Of course, given Kansas’ strong conservative streak and often rather traditional Christian culture, it’s easy for outsiders to assume that Kansas history reflects an antiquated “Father Knows Best” politics. And it’s true that men still dominate the Kansas Republican party, which has nearly twice the number of supporters across the state as the Democrats.

But last week, while attending the burial of a powerful and beloved local woman and friend in Sedgwick County, I couldn’t help thinking about the women who have built, and continue to shape, this state.

Some were crusaders with national reputations, whose time in Kansas was only part of their full story. Clarina Howard Nichols was an abolitionist who relocated to Kansas in the years before the Civil War, and spent her time in the state fighting not only the evil of slavery but for temperance and women’s rights as well. It is due to women like her that Kansas granted women the right to vote in school board elections as early as 1861. The activist and lawyer Mary Elizabeth Lease is another example; an orator and organizer who helped shape the Kansas People’s Party, and thereby the national Populist movement, the arguments she developed in Kanas became foundational to American reform movements throughout the early 20th century.

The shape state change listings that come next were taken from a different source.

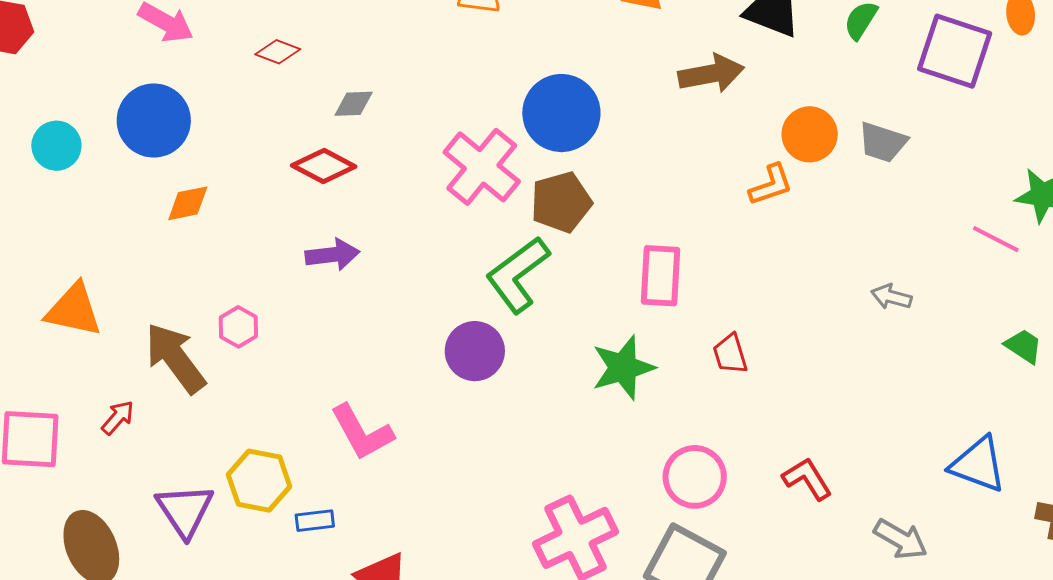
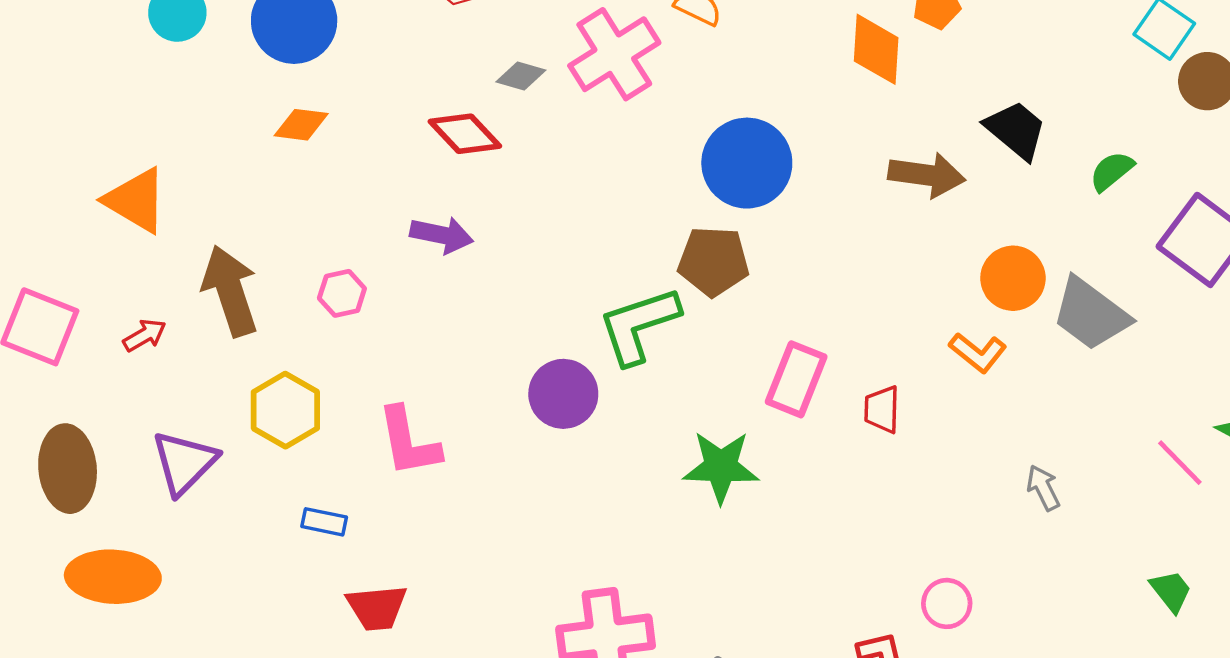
gray trapezoid: (883, 142) -> (1091, 314), size x1.4
pink cross: (482, 167) -> (614, 54), moved
orange L-shape: (771, 185) -> (978, 353), moved, turned 39
gray arrow: (891, 297) -> (1043, 488), turned 30
pink hexagon: (238, 327) -> (342, 293), moved
red trapezoid: (730, 354) -> (882, 409), moved
pink circle: (695, 477) -> (947, 603), moved, size x0.7
yellow hexagon: (259, 481) -> (285, 410), moved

But many of the women that came to my mind were people whose influence was inseparable from their deep roots in our state, and the families and communities they were entwined with.

Mary Skubitz was a Slovenian immigrant to Kansas as a child in 1890; as a wife and mother in Crawford County, she helped organize the “Amazon Army” in 1921, a mass protest of women demanding improvements of the terrible conditions their husbands and sons suffered in the coal mines. Minnie Wish-Ken-O was a Potawatomie woman and farmer in Jackson County who took up leadership in her tribe during the 1930s, and led the fight against the national government’s efforts at tribal reorganization and termination over the subsequent two decades.

Even more humbly, a filmmaker colleague of mine has resurrected the story of Rosa Ise, a new bride who settled with her husband, Henry, and raised a family in Osborne County in the 1870s; the frontier challenges she overcame made her a determined believer in education and led to her children graduating from some of the most prestigious schools in America.

Education is a constant in so many of these stories, leading up to the present day. Eldora Dugan Love settled with her husband Charles in Butler County in the 1870s; from her homestead, she published a women’s journal that made educational and religious improvement its central message. Three generations on her great-granddaughter, Becky Love Elder, became a devout believer in home schooling, and spent her life organizing and raising money for independent schools that defined not only the lives of her children and grandchildren, but of hundreds of others who were touched by her indefatigable commitment to learning, reading, and community.

Attending Becky’s graveside service, I was struck by the pastor’s invocation of “place,” and of Becky’s commitment to putting down roots, to growing and blessing others, from where she made her home. The same can be said, I think, of hundreds of matriarchs across Kansas history, whose strength was, and is, inseparable from the soil which all us Kansans — both native-born and new arrivals — share. Bless them, each and every one.

— Russell Arben Fox teaches politics at Friends University in Wichita.